Problem to solve. Which lines have the string "with"? Copy all of them from the entries below.

Stored records:
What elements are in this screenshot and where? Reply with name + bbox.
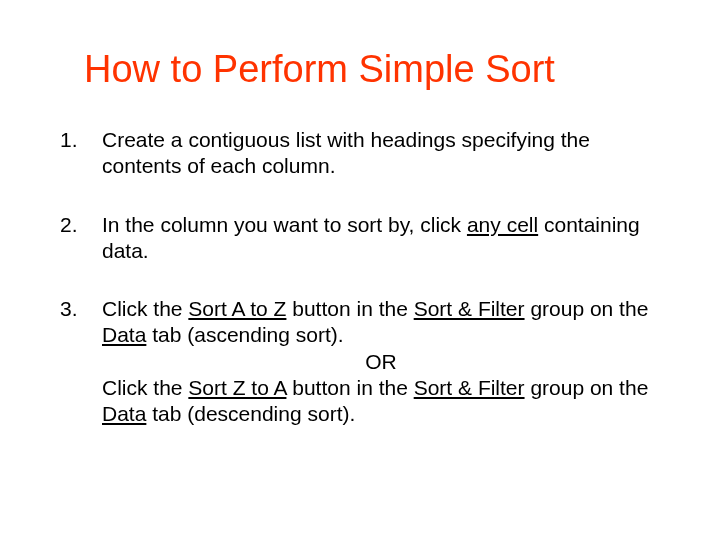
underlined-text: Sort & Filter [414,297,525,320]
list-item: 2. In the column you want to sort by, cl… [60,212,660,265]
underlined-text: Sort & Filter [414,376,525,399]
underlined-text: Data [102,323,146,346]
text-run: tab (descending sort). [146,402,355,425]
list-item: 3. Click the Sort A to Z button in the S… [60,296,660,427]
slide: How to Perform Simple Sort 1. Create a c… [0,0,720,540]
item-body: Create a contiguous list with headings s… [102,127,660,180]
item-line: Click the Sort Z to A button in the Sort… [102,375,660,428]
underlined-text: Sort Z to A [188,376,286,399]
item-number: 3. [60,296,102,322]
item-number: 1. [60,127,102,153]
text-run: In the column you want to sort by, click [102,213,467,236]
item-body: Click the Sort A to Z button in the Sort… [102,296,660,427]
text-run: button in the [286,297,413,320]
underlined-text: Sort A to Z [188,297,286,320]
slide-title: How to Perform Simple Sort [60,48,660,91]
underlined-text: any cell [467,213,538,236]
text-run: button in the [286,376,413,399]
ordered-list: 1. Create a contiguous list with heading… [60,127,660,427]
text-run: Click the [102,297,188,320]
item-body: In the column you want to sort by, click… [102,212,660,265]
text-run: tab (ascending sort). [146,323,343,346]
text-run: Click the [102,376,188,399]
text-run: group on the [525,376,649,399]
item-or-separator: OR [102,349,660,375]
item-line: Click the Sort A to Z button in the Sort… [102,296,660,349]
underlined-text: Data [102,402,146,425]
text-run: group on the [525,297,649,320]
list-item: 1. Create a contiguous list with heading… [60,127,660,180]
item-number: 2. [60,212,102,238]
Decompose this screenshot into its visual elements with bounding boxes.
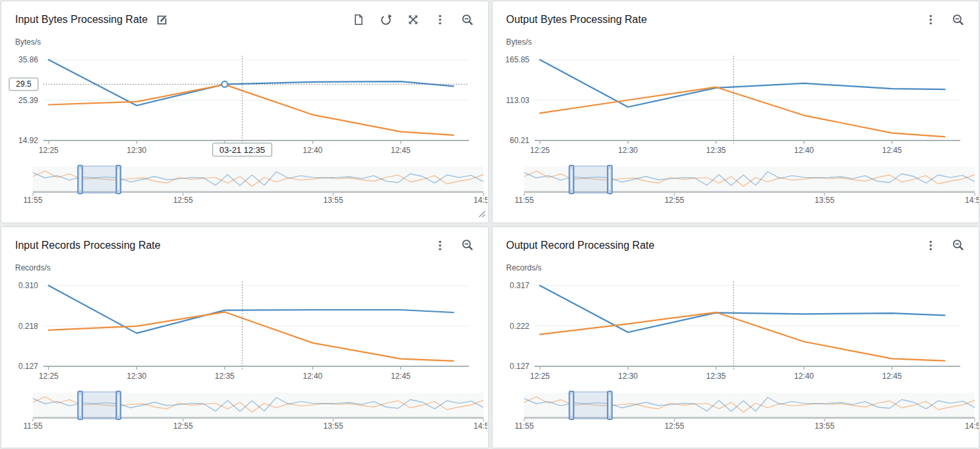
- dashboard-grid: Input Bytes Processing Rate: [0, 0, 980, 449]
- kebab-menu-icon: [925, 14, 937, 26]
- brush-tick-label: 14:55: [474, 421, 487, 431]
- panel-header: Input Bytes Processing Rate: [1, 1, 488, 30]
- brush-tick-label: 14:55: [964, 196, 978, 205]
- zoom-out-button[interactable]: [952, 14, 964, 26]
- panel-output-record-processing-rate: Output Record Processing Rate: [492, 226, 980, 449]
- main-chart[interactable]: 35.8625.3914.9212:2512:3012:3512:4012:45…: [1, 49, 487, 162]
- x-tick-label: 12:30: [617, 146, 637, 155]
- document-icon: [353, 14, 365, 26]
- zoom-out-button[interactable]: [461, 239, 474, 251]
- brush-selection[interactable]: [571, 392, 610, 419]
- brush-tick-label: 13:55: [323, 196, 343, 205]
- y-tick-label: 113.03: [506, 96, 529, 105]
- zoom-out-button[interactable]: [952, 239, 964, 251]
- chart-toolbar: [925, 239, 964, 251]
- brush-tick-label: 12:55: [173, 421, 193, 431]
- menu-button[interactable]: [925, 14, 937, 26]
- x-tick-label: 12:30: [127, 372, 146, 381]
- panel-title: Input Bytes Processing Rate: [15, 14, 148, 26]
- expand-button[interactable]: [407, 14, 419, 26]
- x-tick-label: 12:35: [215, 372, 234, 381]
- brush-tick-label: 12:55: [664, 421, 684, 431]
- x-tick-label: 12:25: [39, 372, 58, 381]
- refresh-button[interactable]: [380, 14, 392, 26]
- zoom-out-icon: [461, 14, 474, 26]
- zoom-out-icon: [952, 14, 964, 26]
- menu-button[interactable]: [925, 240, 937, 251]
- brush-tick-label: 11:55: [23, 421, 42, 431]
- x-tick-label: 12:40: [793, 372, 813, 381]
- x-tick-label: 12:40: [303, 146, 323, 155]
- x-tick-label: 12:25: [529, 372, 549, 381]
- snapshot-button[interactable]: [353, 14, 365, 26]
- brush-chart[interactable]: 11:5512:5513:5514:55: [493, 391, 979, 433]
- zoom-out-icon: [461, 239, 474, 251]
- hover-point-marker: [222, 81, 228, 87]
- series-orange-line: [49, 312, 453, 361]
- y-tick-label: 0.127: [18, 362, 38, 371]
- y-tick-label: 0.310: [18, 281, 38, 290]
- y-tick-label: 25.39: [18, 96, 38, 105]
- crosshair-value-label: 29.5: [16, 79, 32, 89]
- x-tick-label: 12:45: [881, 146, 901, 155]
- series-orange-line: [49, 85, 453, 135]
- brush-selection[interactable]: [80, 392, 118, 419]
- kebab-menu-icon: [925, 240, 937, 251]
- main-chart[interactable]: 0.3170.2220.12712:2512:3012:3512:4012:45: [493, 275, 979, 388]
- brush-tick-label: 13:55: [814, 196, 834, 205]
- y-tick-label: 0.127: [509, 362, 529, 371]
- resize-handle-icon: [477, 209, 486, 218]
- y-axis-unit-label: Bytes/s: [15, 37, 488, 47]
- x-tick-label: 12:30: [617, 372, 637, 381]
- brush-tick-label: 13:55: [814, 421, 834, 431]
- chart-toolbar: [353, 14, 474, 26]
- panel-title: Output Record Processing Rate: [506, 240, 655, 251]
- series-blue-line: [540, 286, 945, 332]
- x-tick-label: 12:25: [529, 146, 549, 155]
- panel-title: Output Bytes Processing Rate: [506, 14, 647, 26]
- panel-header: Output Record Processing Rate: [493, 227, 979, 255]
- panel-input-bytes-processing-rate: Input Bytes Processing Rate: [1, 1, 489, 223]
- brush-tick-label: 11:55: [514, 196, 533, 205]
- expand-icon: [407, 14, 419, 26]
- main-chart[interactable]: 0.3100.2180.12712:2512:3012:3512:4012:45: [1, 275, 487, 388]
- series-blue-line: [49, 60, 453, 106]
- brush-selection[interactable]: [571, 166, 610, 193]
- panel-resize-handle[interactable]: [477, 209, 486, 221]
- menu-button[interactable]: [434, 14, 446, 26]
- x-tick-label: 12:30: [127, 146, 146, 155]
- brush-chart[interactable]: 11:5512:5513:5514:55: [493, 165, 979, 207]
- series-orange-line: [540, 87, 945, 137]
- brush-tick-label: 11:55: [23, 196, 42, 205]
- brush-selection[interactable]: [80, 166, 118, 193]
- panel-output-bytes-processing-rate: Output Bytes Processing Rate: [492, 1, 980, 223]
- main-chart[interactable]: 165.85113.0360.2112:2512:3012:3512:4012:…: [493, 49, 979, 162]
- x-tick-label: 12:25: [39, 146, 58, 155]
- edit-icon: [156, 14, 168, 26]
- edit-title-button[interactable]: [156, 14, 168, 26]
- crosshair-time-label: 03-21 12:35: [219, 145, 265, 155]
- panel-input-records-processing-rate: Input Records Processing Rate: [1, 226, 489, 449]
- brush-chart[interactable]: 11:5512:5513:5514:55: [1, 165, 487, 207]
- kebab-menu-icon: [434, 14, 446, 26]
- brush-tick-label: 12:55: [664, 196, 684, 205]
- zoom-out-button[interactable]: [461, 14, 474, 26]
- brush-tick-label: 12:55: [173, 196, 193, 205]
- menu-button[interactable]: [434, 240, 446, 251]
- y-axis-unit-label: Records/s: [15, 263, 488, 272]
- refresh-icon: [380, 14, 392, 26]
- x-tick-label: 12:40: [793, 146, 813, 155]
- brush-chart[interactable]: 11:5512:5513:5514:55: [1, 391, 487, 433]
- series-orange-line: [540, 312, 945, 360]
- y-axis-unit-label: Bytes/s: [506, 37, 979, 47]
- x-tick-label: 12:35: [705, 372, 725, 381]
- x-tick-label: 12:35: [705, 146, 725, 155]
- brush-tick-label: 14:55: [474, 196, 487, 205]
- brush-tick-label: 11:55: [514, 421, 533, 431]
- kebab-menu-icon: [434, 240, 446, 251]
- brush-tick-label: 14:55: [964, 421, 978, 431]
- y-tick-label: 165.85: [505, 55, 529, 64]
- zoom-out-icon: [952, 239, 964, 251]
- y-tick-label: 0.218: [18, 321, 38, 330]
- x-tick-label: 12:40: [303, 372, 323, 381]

Answer to this task.
What elements are in this screenshot and where? Reply with name + bbox.
item-body: Create a contiguous list with headings s… [102,127,660,180]
ordered-list: 1. Create a contiguous list with heading… [60,127,660,427]
list-item: 1. Create a contiguous list with heading… [60,127,660,180]
Decompose this screenshot into its visual elements with bounding boxes.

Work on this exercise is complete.